Taimour Zaman: The Silent Partner Powering the UK's Mid-Market Growth
Edited by Entrepreneur UK
You're reading Entrepreneur United Kingdom, an international franchise of Entrepreneur Media.
If the UK economy has a sweet spot, it's the mid-market. These are the companies generating between £10 million and £200 million in turnover. Collectively, they serve as the nation's growth engine - responsible for a third of private sector turnover and employment.
Yet, despite their importance, these firms remain in a financial blind spot according to Taimour Zaman, founder of Altfunds Global. Too large for startup loans and too often overlooked by venture capital, they face a persistent funding gap that constrains ambition. Quietly, a new solution has been emerging from the balance sheet itself.
Asset-Based Lending (ABL) is increasingly shaping the future of growth finance in Europe.

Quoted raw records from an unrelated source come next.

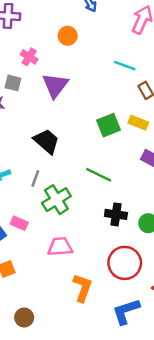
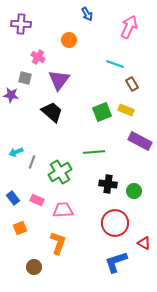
black trapezoid: (46, 141) -> (52, 112), moved
green line: (99, 175) -> (94, 152), turned -30
gray line: (35, 179) -> (32, 162), moved
pink rectangle: (19, 223) -> (37, 200), moved
orange L-shape: (82, 288) -> (58, 243), moved

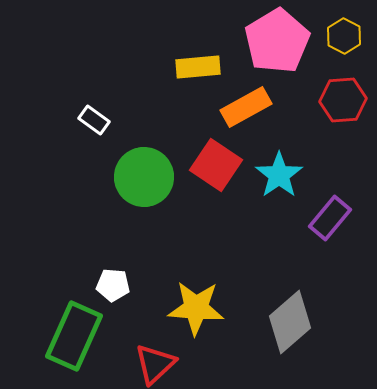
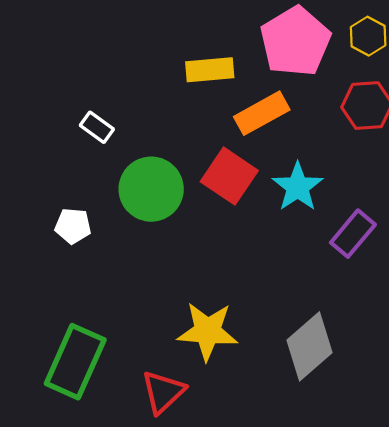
white pentagon: (113, 285) -> (73, 226), moved

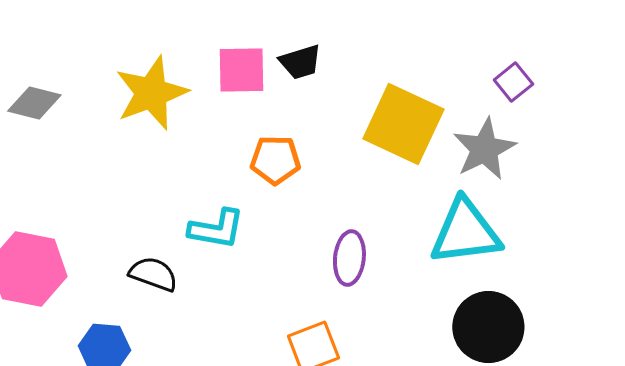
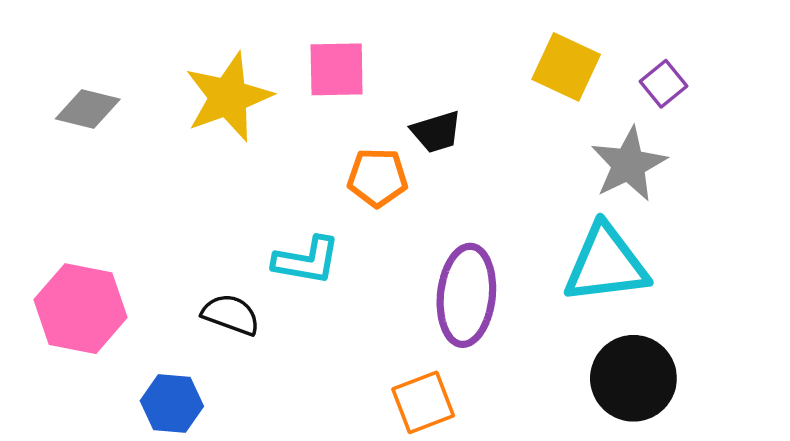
black trapezoid: (300, 62) -> (436, 132), moved
yellow square: (403, 124) -> (566, 67), moved, size x0.7
purple ellipse: (349, 258) -> (466, 295), size x1.5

The Anatomy of a Funding Gap
The limitations of traditional funding models for mid-market firms can be traced to three structural issues. Banks, still risk-averse in the wake of 2008, lean heavily on historical profitability and tangible security. That model leaves little room for businesses to reinvest profits into expansion. Venture capital, meanwhile, was designed to chase unicorns rather than steady-growth companies. Its demand for explosive returns and significant equity concessions runs counter to the priorities of founder-led mid-market firms.
Then comes the challenge of scaling from £10 million to £100 million. Growth on this level is not linear. It requires successive capital injections to meet inventory, equipment, and staff needs; traditional loans are rarely designed to support these needs.
The Silent Partner in Action
Asset-Based Lending functions as a revolving line of credit secured against existing assets such as receivables, inventory, machinery, and property. Unlike a static term loan, it flexes with a company's operations. The more a firm sells, the more liquidity it can unlock.
If a bank loan is the fuel tank for a rocket, ABL is the live pipeline feeding the engines. The faster the burn, the more it delivers.
Consider a UK engineering firm winning a £5 million, 24-month contract with a global energy client. To seize the opportunity, it needs £1 million upfront for materials and skilled labor. Payments, however, arrive quarterly, creating a cash flow cliff. A bank would likely decline, pointing out that past profits do not justify a £1 million unsecured loan. A venture capital firm might agree, but only in exchange for 30 percent equity and a board seat. An ABL provider, on the other hand, would advance 85 percent of the invoices as they are raised, providing capital immediately, with repayment tied to actual cash collection. In this scenario, the company can get the resources it needs without surrendering control. That is the essence of ABL: often described as a supportive partner that can enable growth with minimal interference.
A Strategic Tool, Not Just a Loan
The appeal of ABL is not only that it solves immediate liquidity challenges, but that it functions as a strategic instrument for executives who think ahead. It allows business leaders to fund acquisitions without diluting ownership, to manage seasonal spikes in retail inventory, and to act quickly on market opportunities before competitors can react. Research from Intermediate Capital Group underscores this point. The reason is simple. ABL aligns with long-term growth strategies rather than offering short-term fixes.
The Executive's Checklist
Timing can be crucial, with the smartest time to secure an ABL facility not during a cash crunch, but in advance, when growth is being planned. The most effective leaders begin with an asset audit, identifying where capital is tied up in receivables, contracts, or inventory. They tie funding directly to tangible goals, whether acquisitions, contract fulfillment, or seasonal expansion. Just as important, they engage providers early, entering negotiations from a position of strength rather than urgency.
Unlocking the Balance Sheet
The new era of business funding is not about pleading for capital. It is about unlocking the value already created. For the UK's ambitious mid-market companies, the most powerful financial partner may have been sitting quietly on the balance sheet all along.